Yeah, I’m more and more inclined to just deactivate it by default. A runtime switch is possible via the clr pseudo-module or an additional function on Python.Runtime.

I have a use-case that is also broken by the #427 change and doesn’t have a good workaround. Consider the following C# class:

namespace MyNamespace
{
    public class MyListContainerClass
    {
        private List<double> _myList = new List<double>();

        public List<double> MyList
        {
            get { return _myList; }
        }
    }
}

Once the List is converted to a python list, any mutations to the python list don’t get updated in the original C# class. You can see this with the following python code:

my_test_class = MyNamespace.MyListContainerClass()
my_list = my_test_class.MyList

# throws exception
# my_list.Add(4)

my_list.append(4)
assert (len(my_list) == 1) # passes

my_list = my_test_class.MyList
assert (len(my_list) == 1) # fails!!!!!

This breaks any case where you would have some other C# method on the class that needs to use the list after it’s been modified by python.
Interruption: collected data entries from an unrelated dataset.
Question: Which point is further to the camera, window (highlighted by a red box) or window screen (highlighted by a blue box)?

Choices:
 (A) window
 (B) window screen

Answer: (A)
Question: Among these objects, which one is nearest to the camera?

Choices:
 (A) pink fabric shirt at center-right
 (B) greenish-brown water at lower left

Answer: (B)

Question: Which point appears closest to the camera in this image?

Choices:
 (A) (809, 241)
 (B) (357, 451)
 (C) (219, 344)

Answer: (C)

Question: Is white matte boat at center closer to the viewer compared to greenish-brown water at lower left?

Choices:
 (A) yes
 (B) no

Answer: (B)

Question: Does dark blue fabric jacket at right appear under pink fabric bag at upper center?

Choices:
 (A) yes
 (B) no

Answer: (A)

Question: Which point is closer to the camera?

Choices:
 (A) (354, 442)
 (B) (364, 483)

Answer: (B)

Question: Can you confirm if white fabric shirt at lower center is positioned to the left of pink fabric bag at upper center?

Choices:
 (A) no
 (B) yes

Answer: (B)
@denfromufa I also have a numpy array converter here https://github.com/yagweb/pythonnetLab/blob/master/pynetLab/Numpy.cs

With this converter, the example https://github.com/pythonnet/pythonnet#example can be replaced with this one, https://github.com/yagweb/pythonnetLab/blob/master/Test/TestMatplotlib.cs This one may be a better an example, because,

  1. .NET users can create a numpy array with a single line, like this, var x = Numpy.NewArray(new double[]{ 1.0, 2.0, 3.0, 4.0, 5.0, 6.0 }); So, No CLR list converting to python list by default is needed.
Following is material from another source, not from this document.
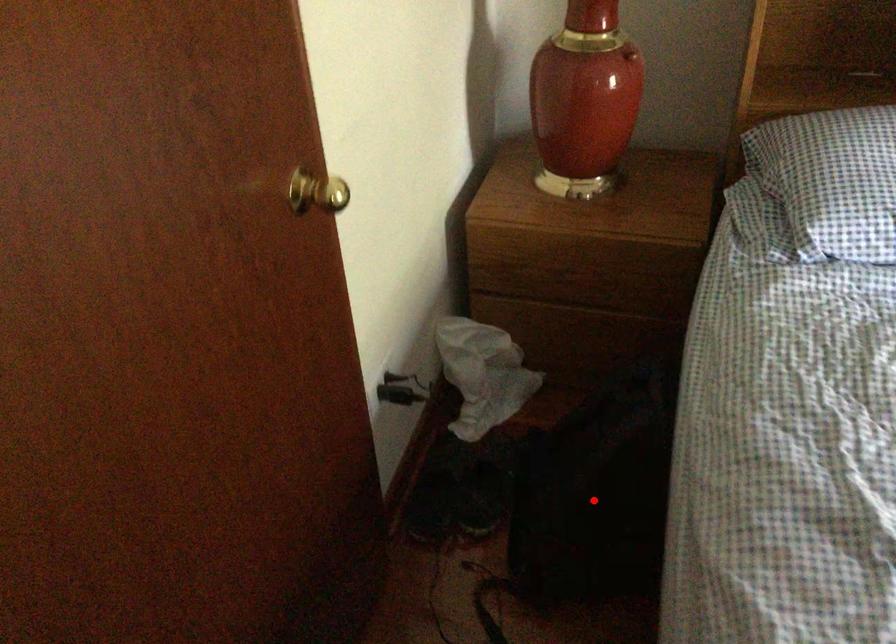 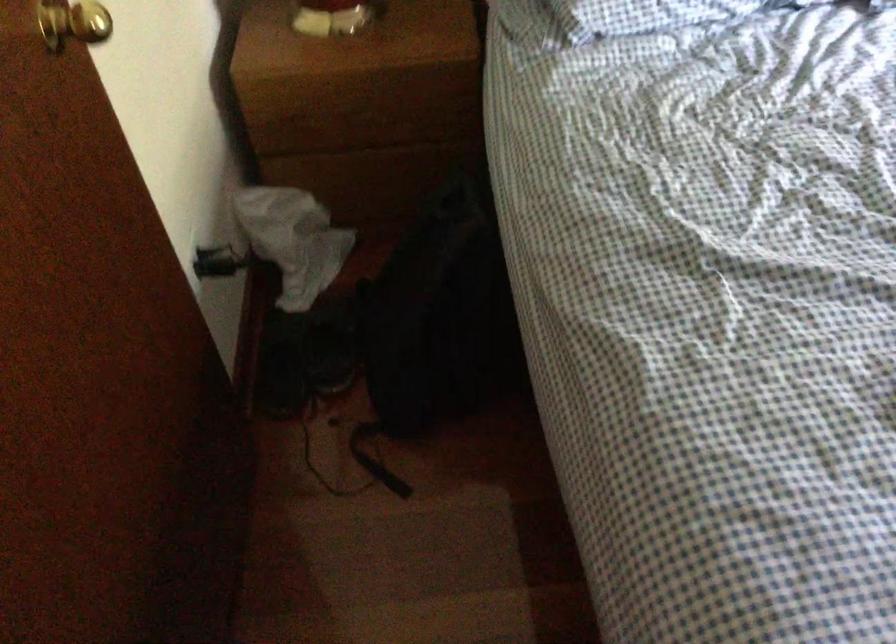 Find the pixel in the second image that matches the highlighted location in the first image.

(441, 317)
  2. Usage of PyScope and Matplotlib is also included in this example.

...
scope.Exec(
    "fig = plt.figure() \n" +
    "plt.plot(x[1:], y[1:]) \n"   //we can slice a numpy array
);
var fig = scope.Get("fig");
//fig.show(); //show the figure
plotdata = Matplotlib.SaveFigureToArray(fig, 200, "png"); //save the figure to a .NET array

@ddsleonardo don’t worry, the default conversion is going to be off by default in the next major version.

I was not here around the time Python.NET started, but I suspect this conversion was added to make most APIs easily callable: List<T> does not implement Python collection protocol, and Python’s list does not implement IEnumerable and other stuff.